Material provided section start

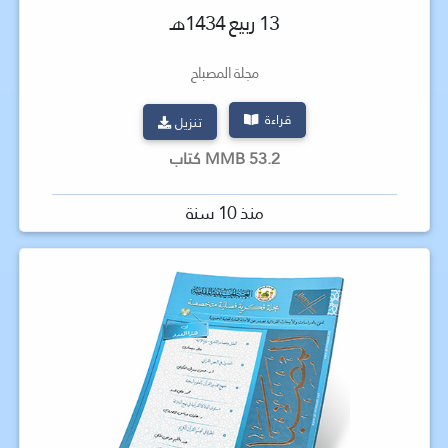
13 ربيع 1434هـ
مجلة المصباح
قراءة
تنزيل
53.2 MMB كتاب
منذ 10 سنة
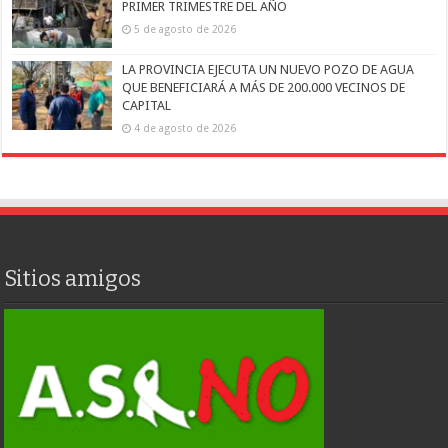
PRIMER TRIMESTRE DEL AÑO
5 de agosto de 2026
LA PROVINCIA EJECUTA UN NUEVO POZO DE AGUA
QUE BENEFICIARÁ A MÁS DE 200.000 VECINOS DE
CAPITAL
4 de agosto de 2026
Sitios amigos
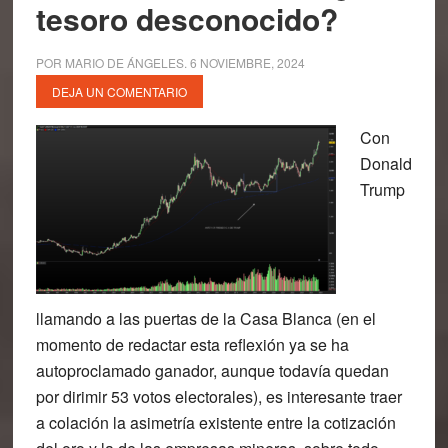
tesoro desconocido?
POR
MARIO DE ÁNGELES
.
6 NOVIEMBRE, 2024
DEJA UN COMENTARIO
Con
Donald
Trump
llamando a las puertas de la Casa Blanca (en el
momento de redactar esta reflexión ya se ha
autoproclamado ganador, aunque todavía quedan
por dirimir 53 votos electorales), es interesante traer
a colación la asimetría existente entre la cotización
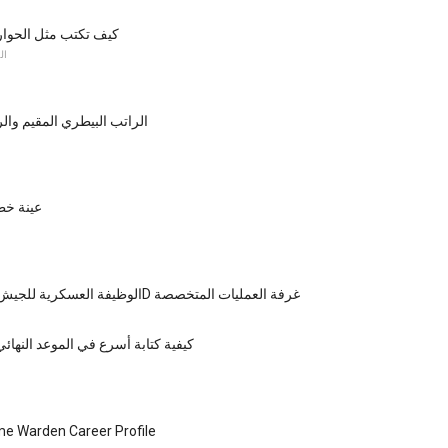
كيف تكتب مثل الحوار
ال
الراتب البيطري المقيم والر
عينة خط
الوظيفة العسكرية للجيش الأمريكي: 68D غرفة العمليات المتخصصة
كيفية كتابة أسرع في الموعد النهائي
السمكة و Warden Career Profile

Material provided section end

Find each line in the listing above that contains "agosto", and copy that line.

:: Output for this exercise ::
5 de agosto de 2026
4 de agosto de 2026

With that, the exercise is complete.